I can’t claim my Dad’s policies created the prosperity of the 90’s because those policies are awkward: Dad raised taxes, and taxes are radioactive to my donors. And I certainly can’t tell them candidly that the taxes will be shifted to the working class. If I do, somebody will have a smartphone, and even to mention the phrase “working class” is to be a bloodthirsty Bolshevik. Even tax reform is a no-no, since you have to raise some taxes to cut others. But I haven’t signed the Norquist tax pledge because I am the reasonable adult in the room. I can call for tax simplification. After all, tax simplification means lower rates – and talk about the elimination of loopholes is always OK since nobody thinks his own tax benefits are loopholes. I can appoint a distinguished commission to work on tax simplification. A bipartisan commission. There are plenty of Democrats happy to shift more taxes onto the working class.

Immigration will be a problem in the primaries.

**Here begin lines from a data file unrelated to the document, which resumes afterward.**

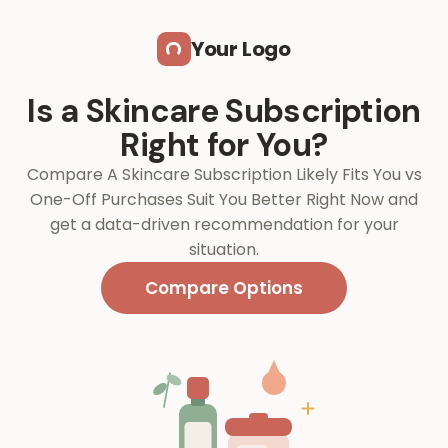
Skip to main content
Your Logo
Is a Skincare Subscription
Right for You?
Compare A Skincare Subscription Likely Fits You vs
One-Off Purchases Suit You Better Right Now and
get a data-driven recommendation for your
situation.
Compare Options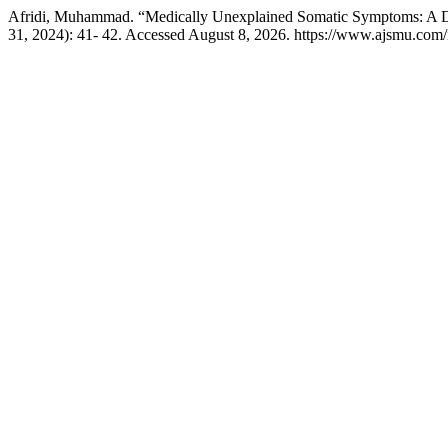
Afridi, Muhammad. “Medically Unexplained Somatic Symptoms: A D
31, 2024): 41- 42. Accessed August 8, 2026. https://www.ajsmu.com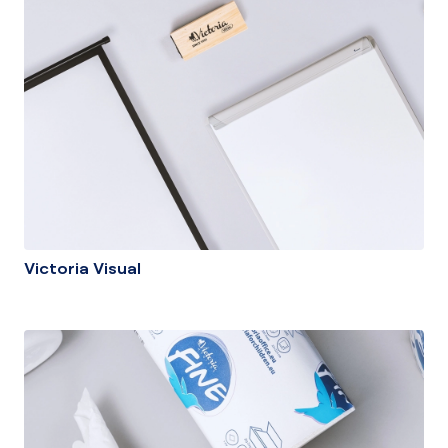
Victoria Visual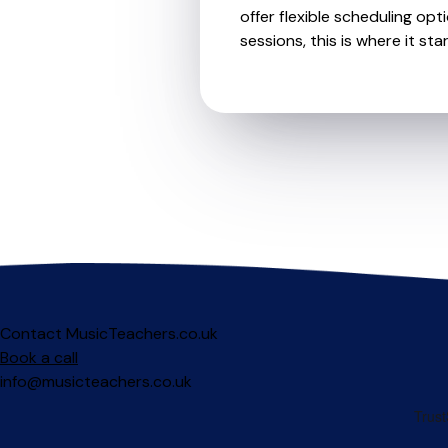
offer flexible scheduling opt
sessions, this is where it star
Contact MusicTeachers.co.uk
Book a call
info@musicteachers.co.uk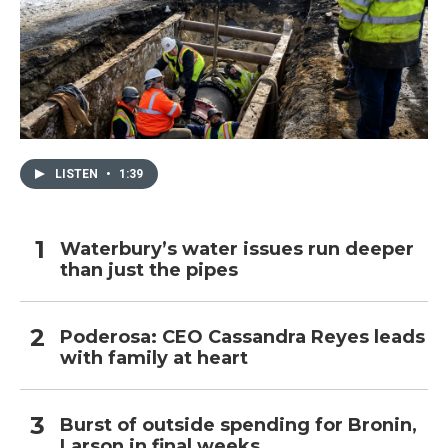
LISTEN
•
1:39
Waterbury’s water issues run deeper
than just the pipes
Poderosa: CEO Cassandra Reyes leads
with family at heart
Burst of outside spending for Bronin,
Larson in final weeks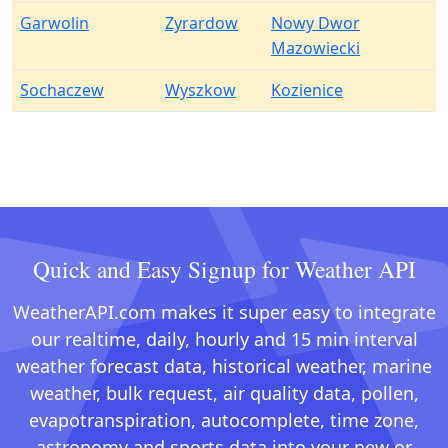
Garwolin
Zyrardow
Nowy Dwor
Mazowiecki
Sochaczew
Wyszkow
Kozienice
Quick and Easy Signup for Weather API
WeatherAPI.com makes it super easy to integrate
our realtime, daily, hourly and 15 min interval
weather forecast data, historical weather, marine
weather, bulk request, air quality data, pollen,
evapotranspiration, autocomplete, time zone,
astronomy and sports data into your new or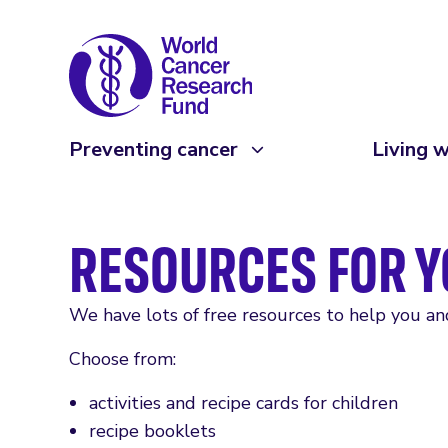
Preventing cancer
Living w
RESOURCES FOR Y
We have lots of free resources to help you and 
Choose from:
activities and recipe cards for children
recipe booklets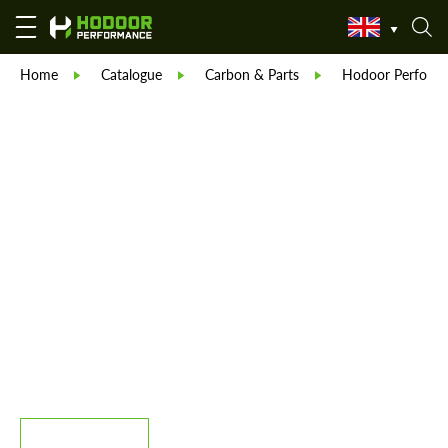
Home
Catalogue
Carbon & Parts
Hodoor Perform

The tea-partiers and former Reagan Democrats don’t want immigrants competing for their jobs, and that is exactly what I and my donors do want. I’m just going to have to tough that one out. The message to the tea-partiers will be that if they do not vote for a Republican who can win, the Democrats will open the doors and they will definitely lose their jobs to aliens. But that message will come from stand-ins, not from me. I will be the “adult in the room” and throw a lot of money in personal negative adds against other Republican candidates who are unwise enough to oppose me on that.

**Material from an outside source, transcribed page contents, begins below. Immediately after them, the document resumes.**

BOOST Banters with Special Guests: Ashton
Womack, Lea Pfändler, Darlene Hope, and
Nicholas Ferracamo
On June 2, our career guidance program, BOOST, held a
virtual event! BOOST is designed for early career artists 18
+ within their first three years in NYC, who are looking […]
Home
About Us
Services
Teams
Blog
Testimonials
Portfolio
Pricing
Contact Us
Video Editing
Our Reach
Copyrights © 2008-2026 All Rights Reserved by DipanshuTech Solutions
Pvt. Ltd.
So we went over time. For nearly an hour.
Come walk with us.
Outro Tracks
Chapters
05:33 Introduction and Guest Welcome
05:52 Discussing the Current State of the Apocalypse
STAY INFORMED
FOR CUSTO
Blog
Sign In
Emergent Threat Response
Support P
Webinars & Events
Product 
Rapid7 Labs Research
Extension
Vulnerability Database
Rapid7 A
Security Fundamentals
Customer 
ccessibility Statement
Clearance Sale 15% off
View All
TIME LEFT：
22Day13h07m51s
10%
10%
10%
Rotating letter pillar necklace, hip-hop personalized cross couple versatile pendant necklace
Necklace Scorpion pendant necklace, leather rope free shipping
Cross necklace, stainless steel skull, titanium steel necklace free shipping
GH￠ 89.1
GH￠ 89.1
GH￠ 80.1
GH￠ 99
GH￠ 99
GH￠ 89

Education policies could be awkward, too. National standards are necessary to give my donors the productive employees they need, and they are a great club to beat the teachers’ unions with. But everybody, left and right, hates the standardized examinations. I need to develop the idea that we need better tests – no, let’s make that better methods of objectively measuring the performance of the schools. Everybody likes objectivity – until they experience it. This might be another job for another bipartisan commission.